■ EXERCISE
Transcribe the entries that follow, every word as written, and drop the pictures.

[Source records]
════════════════════
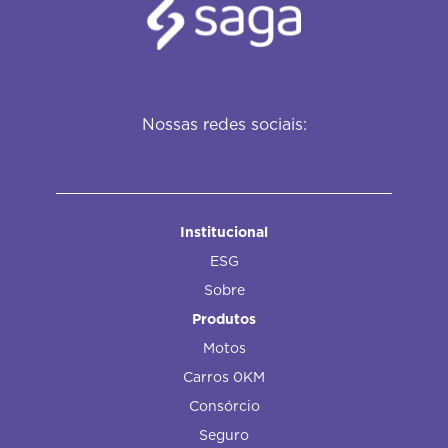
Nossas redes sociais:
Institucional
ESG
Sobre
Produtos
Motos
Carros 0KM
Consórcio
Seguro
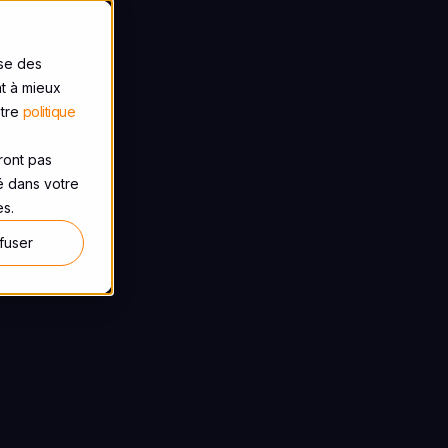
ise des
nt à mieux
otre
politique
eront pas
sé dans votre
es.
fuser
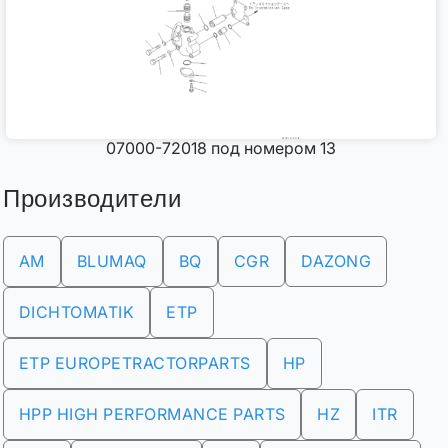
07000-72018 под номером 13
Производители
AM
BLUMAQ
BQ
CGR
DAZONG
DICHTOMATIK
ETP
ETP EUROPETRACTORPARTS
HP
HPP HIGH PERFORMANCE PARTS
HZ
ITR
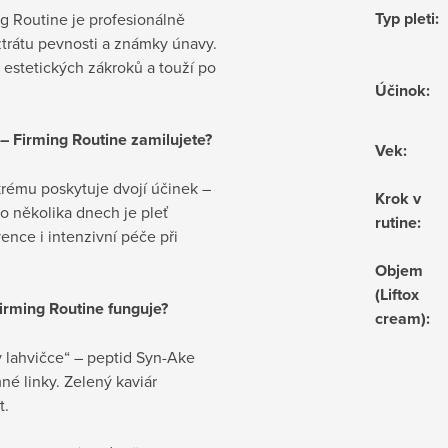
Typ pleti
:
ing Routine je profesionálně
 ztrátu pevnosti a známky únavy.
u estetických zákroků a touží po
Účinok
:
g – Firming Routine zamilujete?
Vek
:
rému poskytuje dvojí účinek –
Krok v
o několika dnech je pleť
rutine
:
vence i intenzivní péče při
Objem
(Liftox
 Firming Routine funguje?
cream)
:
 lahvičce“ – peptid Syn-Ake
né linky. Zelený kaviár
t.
════════════════════
■ RESULT OF THIS EXERCISE
Nossas redes sociais:
Institucional
ESG
Sobre
Produtos
Motos
Carros 0KM
Consórcio
Seguro
ise des
nt à mieux
otre
politique
eront pas
sé dans votre
es.
fuser
07000-72018 под номером 13
Производители
AM
BLUMAQ
BQ
CGR
DAZONG
DICHTOMATIK
ETP
ETP EUROPETRACTORPARTS
HP
HPP HIGH PERFORMANCE PARTS
HZ
ITR
Typ pleti
:
ing Routine je profesionálně
 ztrátu pevnosti a známky únavy.
u estetických zákroků a touží po
Účinok
:
g – Firming Routine zamilujete?
Vek
:
rému poskytuje dvojí účinek –
Krok v
o několika dnech je pleť
rutine
:
vence i intenzivní péče při
Objem
(Liftox
 Firming Routine funguje?
cream)
:
 lahvičce“ – peptid Syn-Ake
né linky. Zelený kaviár
t.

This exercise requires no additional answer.